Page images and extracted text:
------------------------------------------------------------------------
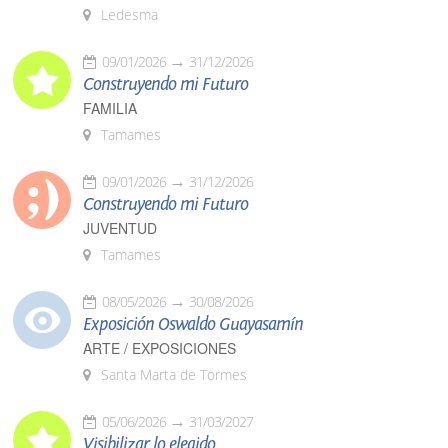
Ledesma
09/01/2026
31/12/2026
Construyendo mi Futuro
FAMILIA
Tamames
09/01/2026
31/12/2026
Construyendo mi Futuro
JUVENTUD
Tamames
08/05/2026
30/08/2026
Exposición Oswaldo Guayasamín
ARTE / EXPOSICIONES
Santa Marta de Tormes
05/06/2026
31/03/2027
Visibilizar lo elegido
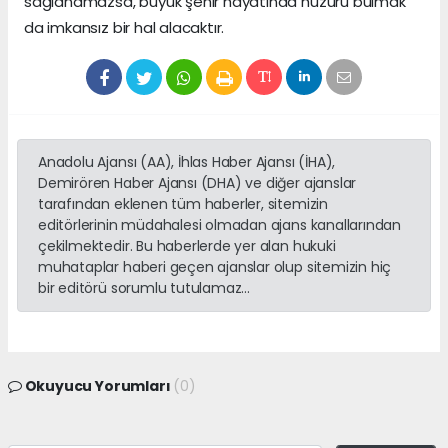
sağlanamazsa, büyük şehir hayatında huzuru bulmak
da imkansız bir hal alacaktır.
Anadolu Ajansı (AA), İhlas Haber Ajansı (İHA),
Demirören Haber Ajansı (DHA) ve diğer ajanslar
tarafından eklenen tüm haberler, sitemizin
editörlerinin müdahalesi olmadan ajans kanallarından
çekilmektedir. Bu haberlerde yer alan hukuki
muhataplar haberi geçen ajanslar olup sitemizin hiç
bir editörü sorumlu tutulamaz...
Okuyucu Yorumları
(0)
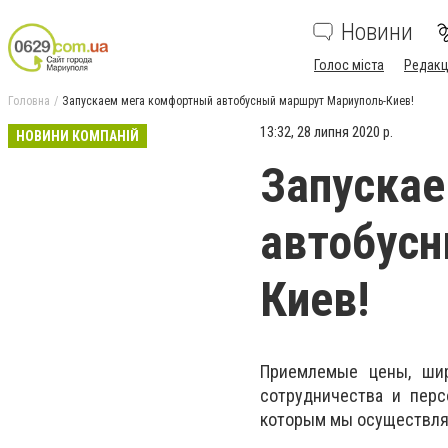
Новини
Голос міста
Редакц
Головна
Запускаем мега комфортный автобусный маршрут Мариуполь-Киев!
13:32, 28 липня 2020 р.
НОВИНИ КОМПАНІЙ
Запуска
автобусн
Киев!
Приемлемые цены, шир
сотрудничества и пер
которым мы осуществляе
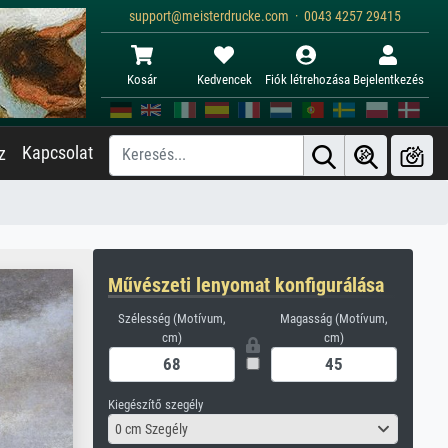
support@meisterdrucke.com · 0043 4257 29415
Kosár
Kedvencek
Fiók létrehozása
Bejelentkezés
Kapcsolat
z
Művészeti lenyomat konfigurálása
Szélesség (Motívum,
Magasság (Motívum,
cm)
cm)
Kiegészítő szegély
0 cm Szegély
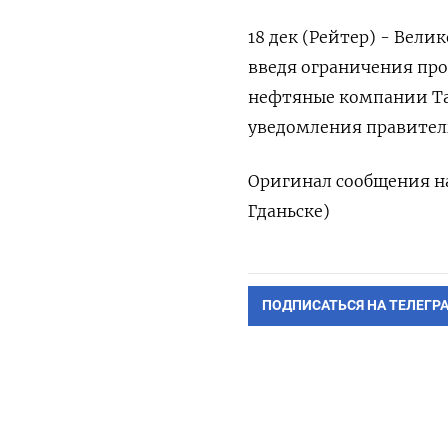
18 дек (Рейтер) - Вел
введя ограничения про
нефтяные компании Тат
уведомления правител
Оригинал сообщения на
Гданьске)
ПОДПИСАТЬСЯ НА ТЕЛЕГР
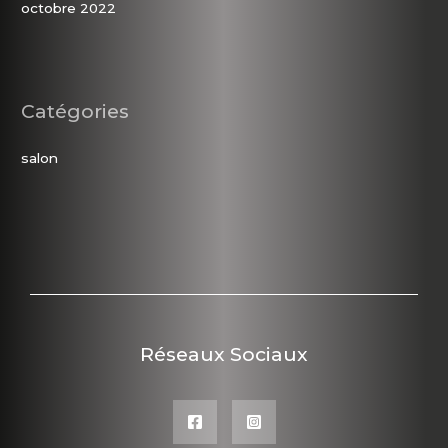
octobre 2022
Catégories
salon
Réseaux Sociaux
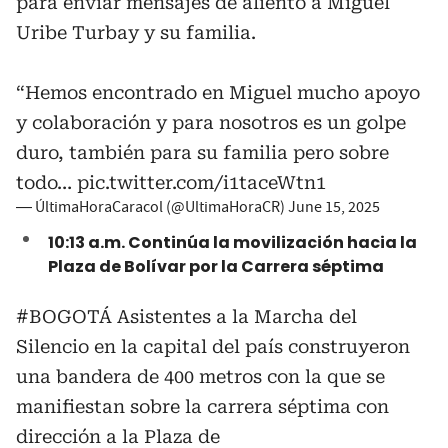
para enviar mensajes de aliento a Miguel
Uribe Turbay y su familia.
“Hemos encontrado en Miguel mucho apoyo
y colaboración y para nosotros es un golpe
duro, también para su familia pero sobre
todo…
pic.twitter.com/i1taceWtn1
— ÚltimaHoraCaracol (@UltimaHoraCR)
June 15, 2025
10:13 a.m. Continúa la movilización hacia la
Plaza de Bolívar por la Carrera séptima
#BOGOTÁ
Asistentes a la Marcha del
Silencio en la capital del país construyeron
una bandera de 400 metros con la que se
manifiestan sobre la carrera séptima con
dirección a la Plaza de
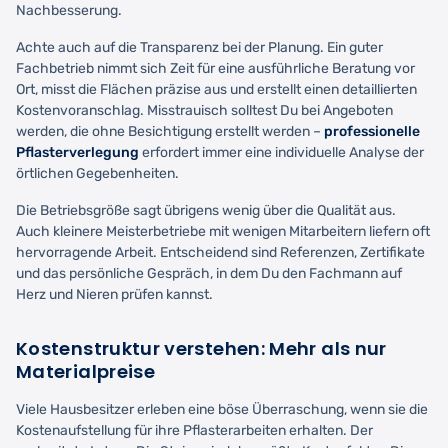
Nachbesserung.
Achte auch auf die Transparenz bei der Planung. Ein guter
Fachbetrieb nimmt sich Zeit für eine ausführliche Beratung vor
Ort, misst die Flächen präzise aus und erstellt einen detaillierten
Kostenvoranschlag. Misstrauisch solltest Du bei Angeboten
werden, die ohne Besichtigung erstellt werden –
professionelle
Pflasterverlegung
erfordert immer eine individuelle Analyse der
örtlichen Gegebenheiten.
Die Betriebsgröße sagt übrigens wenig über die Qualität aus.
Auch kleinere Meisterbetriebe mit wenigen Mitarbeitern liefern oft
hervorragende Arbeit. Entscheidend sind Referenzen, Zertifikate
und das persönliche Gespräch, in dem Du den Fachmann auf
Herz und Nieren prüfen kannst.
Kostenstruktur verstehen: Mehr als nur
Materialpreise
Viele Hausbesitzer erleben eine böse Überraschung, wenn sie die
Kostenaufstellung für ihre Pflasterarbeiten erhalten. Der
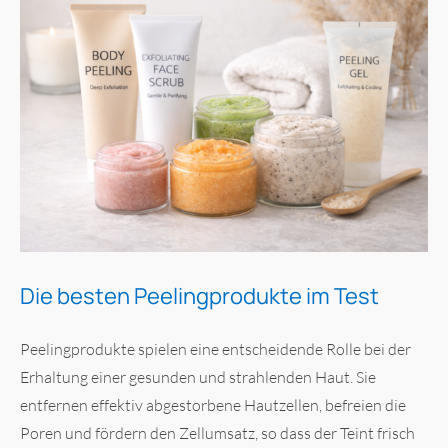
Die besten Peelingprodukte im Test
Peelingprodukte spielen eine entscheidende Rolle bei der
Erhaltung einer gesunden und strahlenden Haut. Sie
entfernen effektiv abgestorbene Hautzellen, befreien die
Poren und fördern den Zellumsatz, so dass der Teint frisch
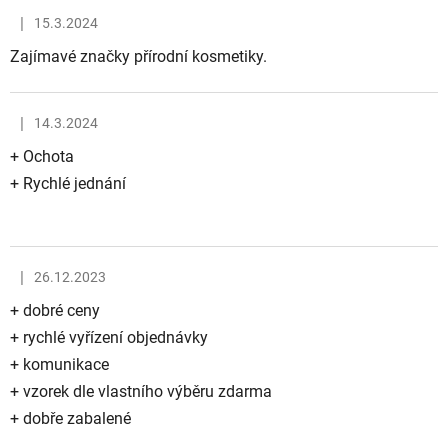
|
15.3.2024
Hodnocení obchodu je 5 z 5 hvězdiček.
Zajímavé značky přírodní kosmetiky.
|
14.3.2024
Hodnocení obchodu je 5 z 5 hvězdiček.
+ Ochota
+ Rychlé jednání
|
26.12.2023
Hodnocení obchodu je 5 z 5 hvězdiček.
+ dobré ceny
+ rychlé vyřízení objednávky
+ komunikace
+ vzorek dle vlastního výběru zdarma
+ dobře zabalené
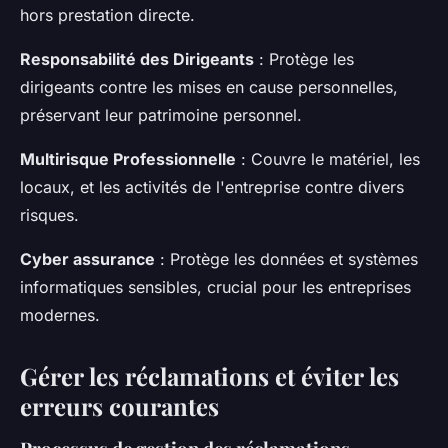
hors prestation directe.
Responsabilité des Dirigeants
: Protège les
dirigeants contre les mises en cause personnelles,
préservant leur patrimoine personnel.
Multirisque Professionnelle
: Couvre le matériel, les
locaux, et les activités de l'entreprise contre divers
risques.
Cyber assurance
: Protège les données et systèmes
informatiques sensibles, crucial pour les entreprises
modernes.
Gérer les réclamations et éviter les
erreurs courantes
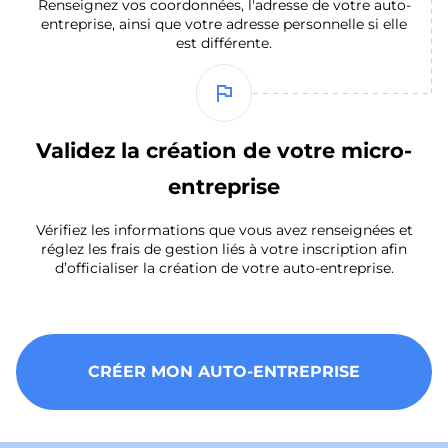
Renseignez vos coordonnées, l'adresse de votre auto-
entreprise, ainsi que votre adresse personnelle si elle
est différente.
flag
Validez la création de votre micro-
entreprise
Vérifiez les informations que vous avez renseignées et
réglez les frais de gestion liés à votre inscription afin
d’officialiser la création de votre auto-entreprise.
CRÉER MON AUTO-ENTREPRISE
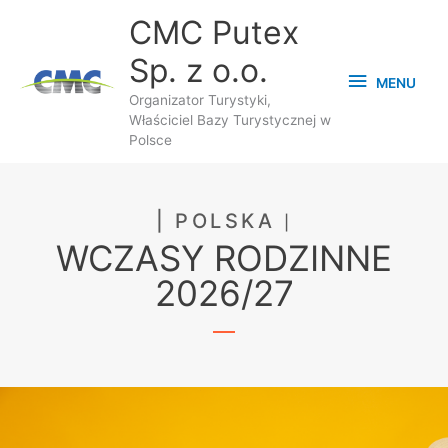
Przejdź
MENU
CMC Putex
do
Sp. z o.o.
treści
MENU
Organizator Turystyki,
Właściciel Bazy Turystycznej w
Polsce
| POLSKA
|
WCZASY RODZINNE
2026/27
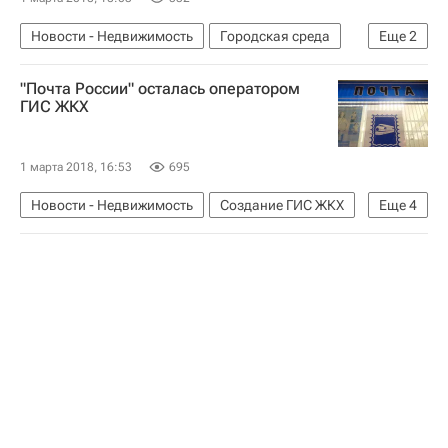
Новости - Недвижимость
Городская среда
Еще
2
Послание Владимира Путина Федеральному Собранию в 2018 году
"Почта России" осталась оператором
Россия
ГИС ЖКХ
1 марта 2018, 16:53
695
Новости - Недвижимость
Создание ГИС ЖКХ
Еще
4
ГИС ЖКХ
Почта России
Инфраструктура
Россия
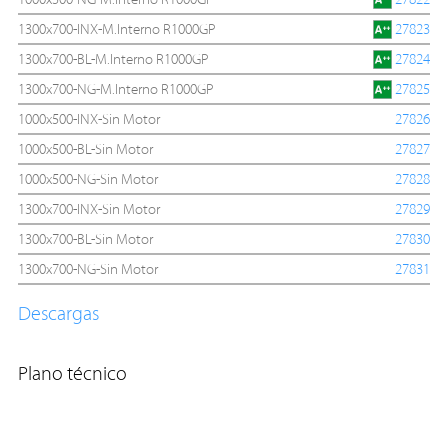
1000x500-NG-M.Interno R1000GP
27822
1300x700-INX-M.Interno R1000GP
27823
1300x700-BL-M.Interno R1000GP
27824
1300x700-NG-M.Interno R1000GP
27825
1000x500-INX-Sin Motor
27826
1000x500-BL-Sin Motor
27827
1000x500-NG-Sin Motor
27828
1300x700-INX-Sin Motor
27829
1300x700-BL-Sin Motor
27830
1300x700-NG-Sin Motor
27831
Descargas
Plano técnico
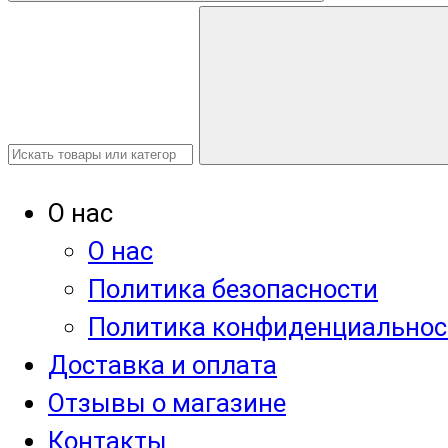
О нас
О нас
Политика безопасности
Политика конфиденциальнос
Доставка и оплата
Отзывы о магазине
Контакты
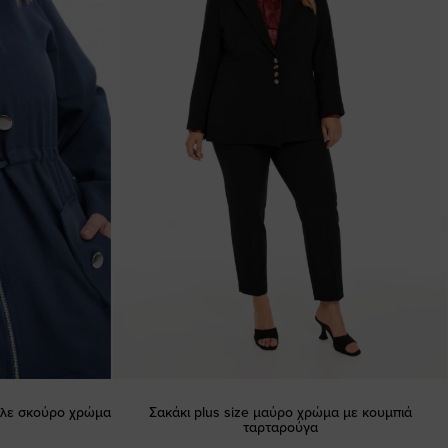
πλε σκούρο χρώμα
Σακάκι plus size μαύρο χρώμα με κουμπιά
ταρταρούγα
------------------------------------------------------------------------
Copy out the data exactly and keep the pictures out.

Ledesma
09/01/2026
31/12/2026
Construyendo mi Futuro
FAMILIA
Tamames
09/01/2026
31/12/2026
Construyendo mi Futuro
JUVENTUD
Tamames
08/05/2026
30/08/2026
Exposición Oswaldo Guayasamín
ARTE / EXPOSICIONES
Santa Marta de Tormes
05/06/2026
31/03/2027
Visibilizar lo elegido
sağlanamazsa, büyük şehir hayatında huzuru bulmak
da imkansız bir hal alacaktır.
Anadolu Ajansı (AA), İhlas Haber Ajansı (İHA),
Demirören Haber Ajansı (DHA) ve diğer ajanslar
tarafından eklenen tüm haberler, sitemizin
editörlerinin müdahalesi olmadan ajans kanallarından
çekilmektedir. Bu haberlerde yer alan hukuki
muhataplar haberi geçen ajanslar olup sitemizin hiç
bir editörü sorumlu tutulamaz...
Okuyucu Yorumları
(0)
Новини
Голос міста
Редакц
Головна
Запускаем мега комфортный автобусный маршрут Мариуполь-Киев!
13:32, 28 липня 2020 р.
НОВИНИ КОМПАНІЙ
Запуска
автобусн
Киев!
Приемлемые цены, шир
сотрудничества и пер
которым мы осуществляе
support@meisterdrucke.com · 0043 4257 29415
Kosár
Kedvencek
Fiók létrehozása
Bejelentkezés
Kapcsolat
z
Művészeti lenyomat konfigurálása
Szélesség (Motívum,
Magasság (Motívum,
cm)
cm)
Kiegészítő szegély
0 cm Szegély
18 дек (Рейтер) - Вел
введя ограничения про
нефтяные компании Тат
уведомления правител
Оригинал сообщения на
Гданьске)
ПОДПИСАТЬСЯ НА ТЕЛЕГР
octobre 2022
Catégories
salon
Réseaux Sociaux
para enviar mensajes de aliento a Miguel
Uribe Turbay y su familia.
“Hemos encontrado en Miguel mucho apoyo
y colaboración y para nosotros es un golpe
duro, también para su familia pero sobre
todo…
pic.twitter.com/i1taceWtn1
— ÚltimaHoraCaracol (@UltimaHoraCR)
June 15, 2025
10:13 a.m. Continúa la movilización hacia la
Plaza de Bolívar por la Carrera séptima
#BOGOTÁ
Asistentes a la Marcha del
Silencio en la capital del país construyeron
una bandera de 400 metros con la que se
manifiestan sobre la carrera séptima con
dirección a la Plaza de
Nachbesserung.
Achte auch auf die Transparenz bei der Planung. Ein guter
Fachbetrieb nimmt sich Zeit für eine ausführliche Beratung vor
Ort, misst die Flächen präzise aus und erstellt einen detaillierten
Kostenvoranschlag. Misstrauisch solltest Du bei Angeboten
werden, die ohne Besichtigung erstellt werden –
professionelle
Pflasterverlegung
erfordert immer eine individuelle Analyse der
örtlichen Gegebenheiten.
Die Betriebsgröße sagt übrigens wenig über die Qualität aus.
Auch kleinere Meisterbetriebe mit wenigen Mitarbeitern liefern oft
hervorragende Arbeit. Entscheidend sind Referenzen, Zertifikate
und das persönliche Gespräch, in dem Du den Fachmann auf
Herz und Nieren prüfen kannst.
Kostenstruktur verstehen: Mehr als nur
Materialpreise
Viele Hausbesitzer erleben eine böse Überraschung, wenn sie die
Kostenaufstellung für ihre Pflasterarbeiten erhalten. Der
Die besten Peelingprodukte im Test
Peelingprodukte spielen eine entscheidende Rolle bei der
Erhaltung einer gesunden und strahlenden Haut. Sie
entfernen effektiv abgestorbene Hautzellen, befreien die
Poren und fördern den Zellumsatz, so dass der Teint frisch
|
15.3.2024
Hodnocení obchodu je 5 z 5 hvězdiček.
Zajímavé značky přírodní kosmetiky.
|
14.3.2024
Hodnocení obchodu je 5 z 5 hvězdiček.
+ Ochota
+ Rychlé jednání
|
26.12.2023
Hodnocení obchodu je 5 z 5 hvězdiček.
+ dobré ceny
+ rychlé vyřízení objednávky
+ komunikace
+ vzorek dle vlastního výběru zdarma
+ dobře zabalené
hors prestation directe.
Responsabilité des Dirigeants
: Protège les
dirigeants contre les mises en cause personnelles,
préservant leur patrimoine personnel.
Multirisque Professionnelle
: Couvre le matériel, les
locaux, et les activités de l'entreprise contre divers
risques.
Cyber assurance
: Protège les données et systèmes
informatiques sensibles, crucial pour les entreprises
modernes.
Gérer les réclamations et éviter les
erreurs courantes
Renseignez vos coordonnées, l'adresse de votre auto-
entreprise, ainsi que votre adresse personnelle si elle
est différente.
flag
Validez la création de votre micro-
entreprise
Vérifiez les informations que vous avez renseignées et
réglez les frais de gestion liés à votre inscription afin
d’officialiser la création de votre auto-entreprise.
CRÉER MON AUTO-ENTREPRISE
Przejdź
MENU
CMC Putex
do
Sp. z o.o.
treści
MENU
Organizator Turystyki,
Właściciel Bazy Turystycznej w
Polsce
| POLSKA
|
WCZASY RODZINNE
2026/27
Новости - Недвижимость
Городская среда
Еще
2
Послание Владимира Путина Федеральному Собранию в 2018 году
"Почта России" осталась оператором
Россия
ГИС ЖКХ
1 марта 2018, 16:53
695
Новости - Недвижимость
Создание ГИС ЖКХ
Еще
4
ГИС ЖКХ
Почта России
Инфраструктура
Россия
1000x500-NG-M.Interno R1000GP
27822
1300x700-INX-M.Interno R1000GP
27823
1300x700-BL-M.Interno R1000GP
27824
1300x700-NG-M.Interno R1000GP
27825
1000x500-INX-Sin Motor
27826
1000x500-BL-Sin Motor
27827
1000x500-NG-Sin Motor
27828
1300x700-INX-Sin Motor
27829
1300x700-BL-Sin Motor
27830
1300x700-NG-Sin Motor
27831
Descargas
Plano técnico
О нас
О нас
Политика безопасности
Политика конфиденциальнос
Доставка и оплата
Отзывы о магазине
Контакты
πλε σκούρο χρώμα
Σακάκι plus size μαύρο χρώμα με κουμπιά
ταρταρούγα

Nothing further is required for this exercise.